White Men Can’t Jump is a master class in how not to remake a beloved movie. I’m not sure the people who made it have even seen Ron Shelton’s 1992 sports comedy. The material has been changed so dramatically that it’s almost like they read a Wikipedia entry on the film and then wrote a screenplay based on it. This is the second effort this year from the director who calls himself “Calmatic,” following January’s House Party reboot. That picture wasn’t very good either, but it looks like Citizen Kane in comparison.

Rapper Jack Harlow takes over for Woody Harrelson, which is the first problem. Aside from the fact that he clearly can’t act, Harlow has none of Harrelson’s onscreen charisma or comedic timing. He’s Jeremy, a basketball hustler who shows up at street games, pretends to be a random goofy white guy, then whups other players after a bet has been made.
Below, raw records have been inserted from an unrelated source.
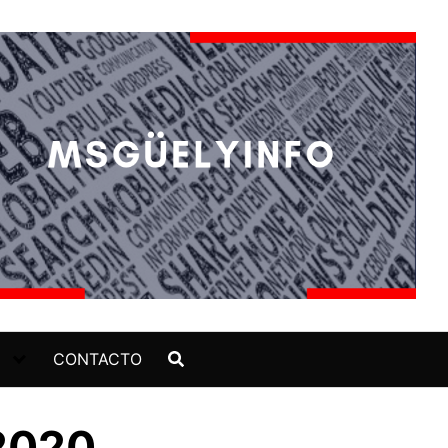
CONTACTO
 2020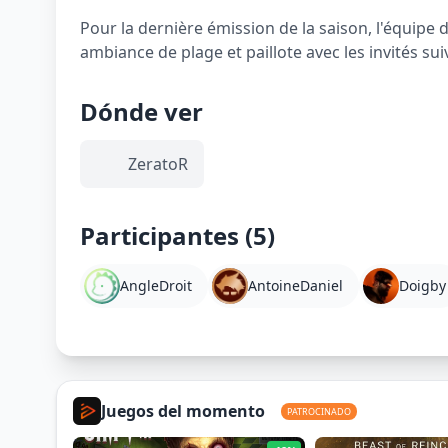
Pour la dernière émission de la saison, l'équi
ambiance de plage et paillote avec les invités su
Dónde ver
ZeratoR
Participantes (5)
AngleDroit
AntoineDaniel
Doigby
Juegos del momento
PATROCINADO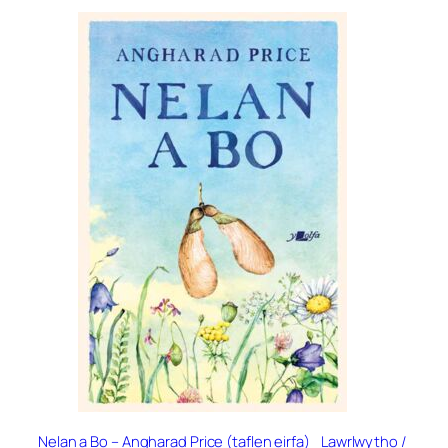
Nelan a Bo –
Angharad Price (taflen eirfa)
Lawrlwytho /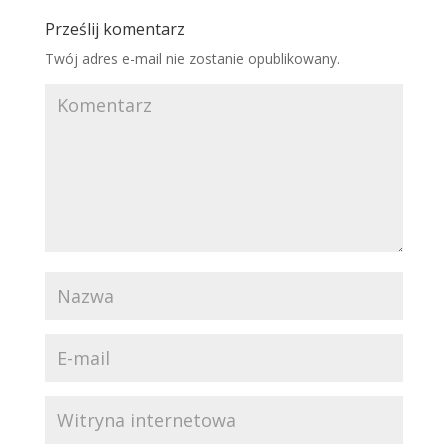
Prześlij komentarz
Twój adres e-mail nie zostanie opublikowany.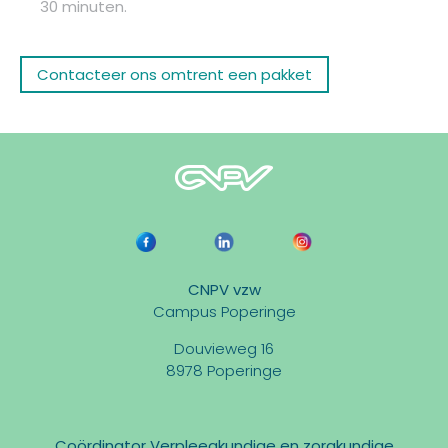
30 minuten.
Contacteer ons omtrent een pakket
CNPV vzw
Campus Poperinge
Douvieweg 16
8978 Poperinge
Coördinator Verpleegkundige en zorgkundige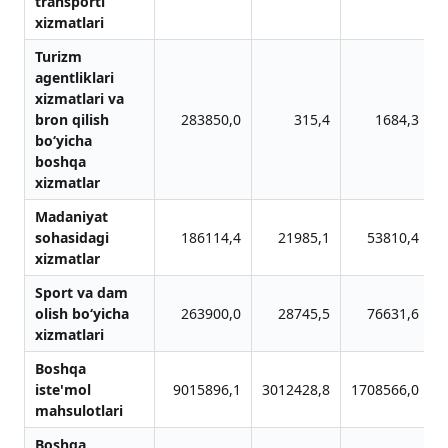
transporti
xizmatlari
Turizm
agentliklari
xizmatlari va
bron qilish
283850,0
315,4
1684,3
bo‘yicha
boshqa
xizmatlar
Madaniyat
sohasidagi
186114,4
21985,1
53810,4
xizmatlar
Sport va dam
olish bo‘yicha
263900,0
28745,5
76631,6
xizmatlari
Boshqa
iste'mol
9015896,1
3012428,8
1708566,0
2
mahsulotlari
Boshqa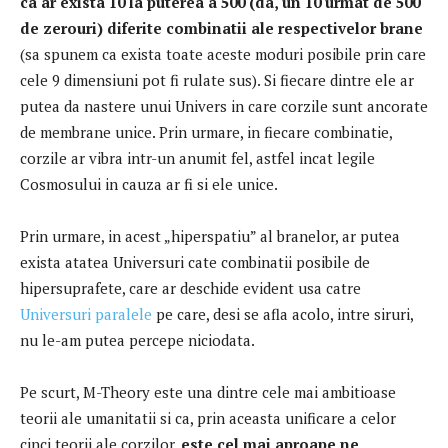
ca ar exista 10 la puterea a 500 (da, un 10 urmat de 500
de zerouri) diferite combinatii ale respectivelor brane
(sa spunem ca exista toate aceste moduri posibile prin care
cele 9 dimensiuni pot fi rulate sus).
Si fiecare dintre ele ar
putea da nastere unui Univers in care corzile sunt ancorate
de membrane unice.
Prin urmare, in fiecare combinatie,
corzile ar vibra intr-un anumit fel, astfel incat legile
Cosmosului in cauza ar fi si ele unice.
Prin urmare, in acest „hiperspatiu” al branelor, ar putea
exista atatea Universuri cate combinatii posibile de
hipersuprafete, care ar deschide evident usa catre
Universuri paralele
pe care, desi se afla acolo, intre siruri,
nu le-am putea percepe niciodata.
Pe scurt, M-Theory este una dintre cele mai ambitioase
teorii ale umanitatii si ca, prin aceasta unificare a celor
cinci teorii ale corzilor,
este cel mai aproape ne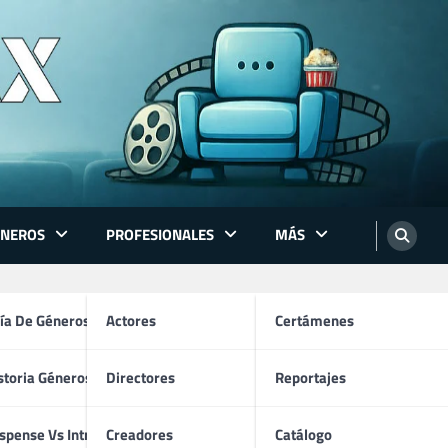
ÉNEROS
PROFESIONALES
MÁS
ón
ía De Géneros
Actores
Certámenes
storia Géneros TV
Directores
Reportajes
os
spense Vs Intriga
Creadores
Catálogo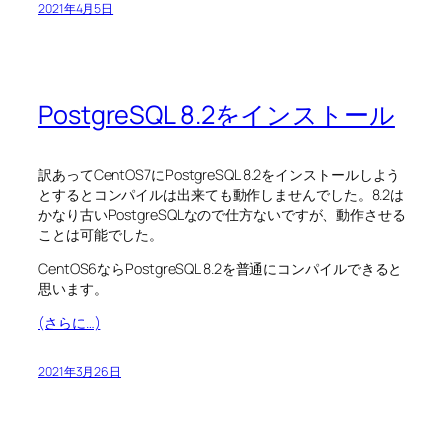
2021年4月5日
PostgreSQL 8.2をインストール
訳あってCentOS7にPostgreSQL 8.2をインストールしよう
とするとコンパイルは出来ても動作しませんでした。8.2は
かなり古いPostgreSQLなので仕方ないですが、動作させる
ことは可能でした。
CentOS6ならPostgreSQL 8.2を普通にコンパイルできると
思います。
(さらに…)
2021年3月26日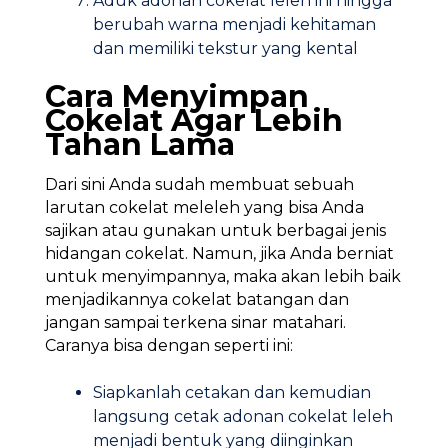
Aduk adonan cokelat leleh ini hingga
berubah warna menjadi kehitaman
dan memiliki tekstur yang kental
Cara
Menyimpan
Cokelat
Agar Lebih
Tahan
Lama
Dari sini Anda sudah membuat sebuah
larutan cokelat meleleh yang bisa Anda
sajikan atau gunakan untuk berbagai jenis
hidangan cokelat. Namun, jika Anda berniat
untuk menyimpannya, maka akan lebih baik
menjadikannya cokelat batangan dan
jangan sampai terkena sinar matahari.
Caranya bisa dengan seperti ini:
Siapkanlah cetakan dan kemudian
langsung cetak adonan cokelat leleh
menjadi bentuk yang diinginkan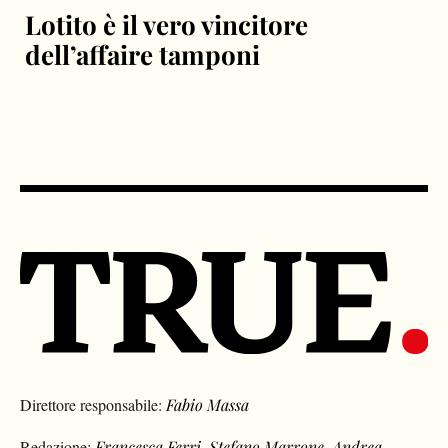
Lotito è il vero vincitore
dell’affaire tamponi
Direttore responsabile:
Fabio Massa
Redazione:
Francesca Ferri
,
Stefano Marrone
,
Andrea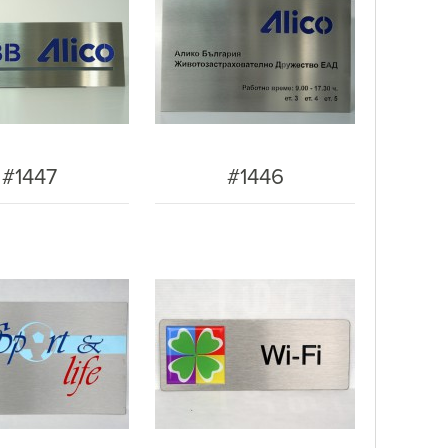
#1447
#1446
Jeremy pulls this act on Kamal (Sinqua Walls, in for Wesley Snipes), a guy who blew his chance at hoops stardom a long time ago and is still bitter about it. They team up to enter a basketball tournament but must pull off a handful of cons in order to earn the entry fee.

The original White Men Can’t Jump isn’t really about basketball as much as it is about gambling. Harrelson’s character, Billy Hoyle, is in debt to mobsters, which is why he hustles. His girlfriend leaves him for the first time after he loses a foolish bet to Snipes’s character, Sidney Deane, then again after he risks a large sum of money on a game he and Sidney are set to play against two streetball legends. He simply can’t stop risking his cash. The new version scraps all that. Instead, it’s just about whether Jeremy and Kamal can win the big game. All the nuance and subtext has been ripped out. Without the gambling theme, the movie becomes a hollow buddy picture where you know everything that’s going to happen long before it does.
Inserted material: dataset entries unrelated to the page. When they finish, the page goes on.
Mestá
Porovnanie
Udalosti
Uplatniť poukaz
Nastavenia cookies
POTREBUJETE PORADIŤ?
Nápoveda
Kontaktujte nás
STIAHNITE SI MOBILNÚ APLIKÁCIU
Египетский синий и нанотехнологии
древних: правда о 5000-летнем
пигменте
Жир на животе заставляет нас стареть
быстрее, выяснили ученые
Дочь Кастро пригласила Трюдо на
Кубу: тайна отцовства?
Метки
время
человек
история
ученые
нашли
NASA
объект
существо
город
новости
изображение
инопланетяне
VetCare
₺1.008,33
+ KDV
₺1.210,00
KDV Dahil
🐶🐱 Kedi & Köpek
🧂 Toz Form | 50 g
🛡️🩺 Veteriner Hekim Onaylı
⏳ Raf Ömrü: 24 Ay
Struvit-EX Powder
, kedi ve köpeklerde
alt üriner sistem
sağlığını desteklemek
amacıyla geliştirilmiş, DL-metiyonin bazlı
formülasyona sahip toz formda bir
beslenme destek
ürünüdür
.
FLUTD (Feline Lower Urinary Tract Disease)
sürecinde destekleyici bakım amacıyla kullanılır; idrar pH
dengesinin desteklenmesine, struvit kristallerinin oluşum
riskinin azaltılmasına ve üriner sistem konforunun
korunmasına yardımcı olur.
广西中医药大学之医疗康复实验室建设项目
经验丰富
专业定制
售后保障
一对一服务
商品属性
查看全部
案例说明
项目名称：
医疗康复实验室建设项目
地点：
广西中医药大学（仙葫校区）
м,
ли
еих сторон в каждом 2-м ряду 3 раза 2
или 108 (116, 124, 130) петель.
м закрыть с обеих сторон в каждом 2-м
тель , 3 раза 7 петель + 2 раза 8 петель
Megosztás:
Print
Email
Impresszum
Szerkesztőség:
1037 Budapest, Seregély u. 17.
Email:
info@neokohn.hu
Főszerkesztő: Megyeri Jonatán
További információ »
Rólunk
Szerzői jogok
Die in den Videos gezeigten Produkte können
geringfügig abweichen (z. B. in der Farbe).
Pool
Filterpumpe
Also ripped out is the importance of women. In the ’92 movie, Rosie Perez plays Billy’s frustrated girlfriend Gloria, who gets on Jeopardy! and wins $14,000. Sure, the subplot is a little goofy, but it makes Perez an integral part of the story. Now, Jeremy has a girlfriend named Tatiana (Laura Harrier) who wants to be a dancer, yet she has no real function other than as window dressing and to be a nag. Kamal’s partner Imani (Teyana Taylor) doesn't fare any better. Not a great look.

Aside from a pared-down plot and Harlow/Walls lacking the presence of Harrelson/Snipes, White Men Can’t Jump has a dearth of laughs. The screenplay by Kenya Barris and Doug Hall is missing the sarcastic wit of Shelton’s. In its place are lame jokes about colonics and singer Ed Sheeran. Changing the story might have worked better with more appealing leads and sharper dialogue. Instead, we get flat actors delivering flat dialogue. These two guys have zero comic chemistry together. Seeing them flounder on the screen is painful.

Despite a relatively brief 101-minute running time, White Men Can’t Jump still drags horribly. Nothing in the movie is entertaining. There is no need for it to exist, especially since the far superior original is still around to be watched. This isn’t just one of 2023’s worst pictures, it’s one of the worst remakes ever produced.


out of four

White Men Can't Jump is rated R for pervasive language and some drug material. The running time is 1 hour and 41 minutes.